Carmen Arroyo

La Quinta

Carmen Arroyo


Nadie enseña a ser mayor

05/10/2023

Final de toda vida por muy movida, trabajada, deportiva, activa, descansada, alegre, melancólica, dura, ajetreada, sufrida, desgraciada, despreciada, reconocida, valorada en su justa medida o no. El camino comienza con una pequeña molestia, catarro mal curado que se alarga en el tiempo; lumbalgia que parece sentirse bien a nuestro lado, mientras hacemos el reposo debido, tomamos la medicación indicada y confiamos en que todo vuelva a ser normal. A pesar de repetidos intentos, no salimos adelante y la vida nos lleva a situaciones en las que parece que el mundo se nos echa encima y se vuelve hostil. Otras veces, esquivar un patinete, menos mal que ahora entró la cordura y se tomaron medidas para evitar que nuestra tranquila y solicitada calle Mayor se vea libre de parecidos artefactos que alcanzan más velocidad de la que parece, ha supuesto caídas, y esguinces. Y el mozo salió corriendo como alma que huye del consiguiente ¿castigo? No. Nunca pasa nada. O llega otra enfermedad que mina las fuerzas; un resbalón en la calle: caída cuan larga sea una con rotura de cadera que impide -a la vuelta del hospital y rehabilitación posterior-, hacer lo mismo que antes, libre de bastón o muletas. Emprendemos el camino hacia la dependencia ¿prevista? NO. Necesitamos ayuda para muchas cosas, hasta para estirar el brazo, ponerse de puntillas e intentar coger una caja de bebibles colocada en la última, alta, estantería del supermercado. ¿Le ayudo?
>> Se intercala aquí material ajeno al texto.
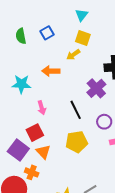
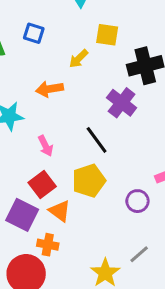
blue square: (47, 33) -> (34, 33), turned -32
yellow square: (83, 38) -> (107, 35), moved
purple circle: (104, 122) -> (137, 201), moved
yellow pentagon: (77, 142) -> (89, 181), moved

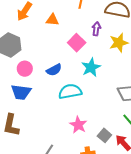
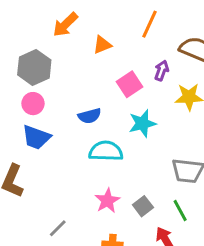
orange triangle: (52, 20) -> (102, 45), turned -40
pink circle: (25, 69) -> (33, 104), moved
gray square: (104, 135) -> (143, 206), moved

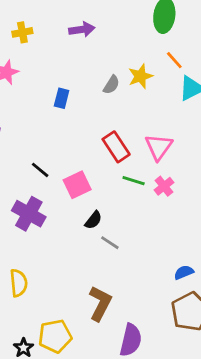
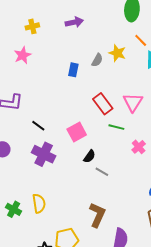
yellow star: (140, 76) -> (117, 53), turned -30
blue rectangle: (62, 98) -> (73, 70), moved
black line: (40, 170) -> (38, 126), moved
pink cross: (164, 186) -> (139, 147), moved

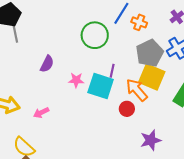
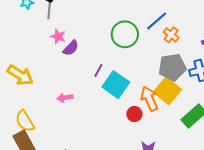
purple line: (112, 71) -> (98, 70), moved
pink star: (76, 80) -> (58, 36), moved
pink arrow: (41, 113) -> (65, 98), moved

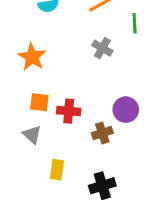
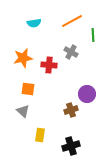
orange star: (32, 57) -> (23, 58), turned 30
red cross: (69, 111) -> (49, 65), moved

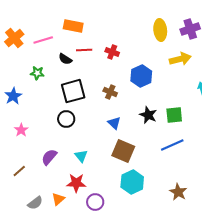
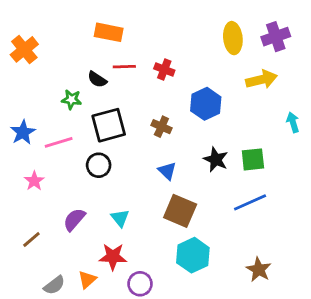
pink line: (43, 40) -> (59, 142), moved
green star: (37, 73) -> (71, 99), moved

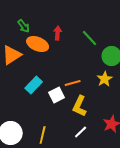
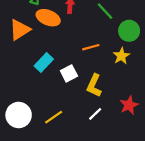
orange line: (73, 83) -> (91, 47), moved
yellow line: (43, 135) -> (54, 117), turned 42

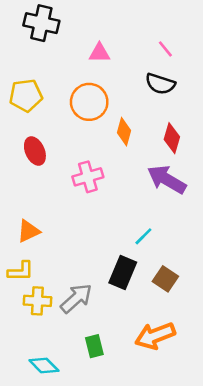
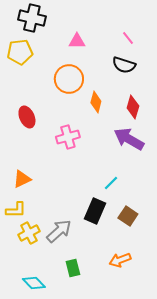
yellow pentagon: (26, 95) -> (20, 52), moved
yellow cross: (37, 301) -> (29, 233), turned -30
orange arrow: (155, 336) -> (120, 260), size x0.7

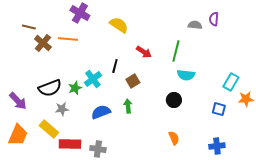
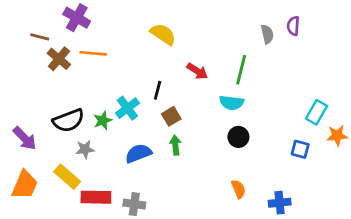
purple cross: (80, 13) -> (77, 18), moved
gray semicircle: (195, 25) -> (267, 34), turned 72
cyan semicircle: (186, 75) -> (232, 103), moved
brown square: (133, 81) -> (171, 116), moved
blue cross: (217, 146) -> (280, 203), moved

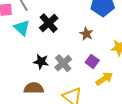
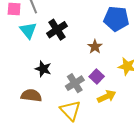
gray cross: (63, 63) -> (75, 83), moved

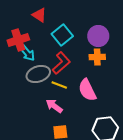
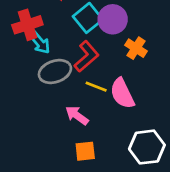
purple circle: (98, 36) -> (113, 19), moved
orange cross: (97, 57) -> (136, 48), turned 35
yellow line: (59, 85) -> (96, 87), moved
Me volví y allí estaba una joven linda y amable, parecía un ángel de la guarda, aquellas estampitas de mi colegio de monjas  carmelitas, Valladolid, que la hermana Asunción López Prieto me daba. No olvides la visita al Señor. Y yo, apenas abría la puerta de entrada de la iglesia que pesaba demasiado, tenía 9 años,  casi como las que abro para entrar en casa de amigas y en oficinas visitadas para poner en orden papeles y demostrar -legalmente- que mi marido ya no está en este mundo. Obedecía, rezaba con prisa, «Señor, ya que te he visto, me voy» y salía disparada hasta el Campo Grande donde la muchachita que nos habíamos traído de Acebo, me esperaba con Julia, mi hermana, para jugar un rato. En el supermercado, por primera vez tomé conciencia de que yo estaba cambiando. Nadie me enseñó NADA.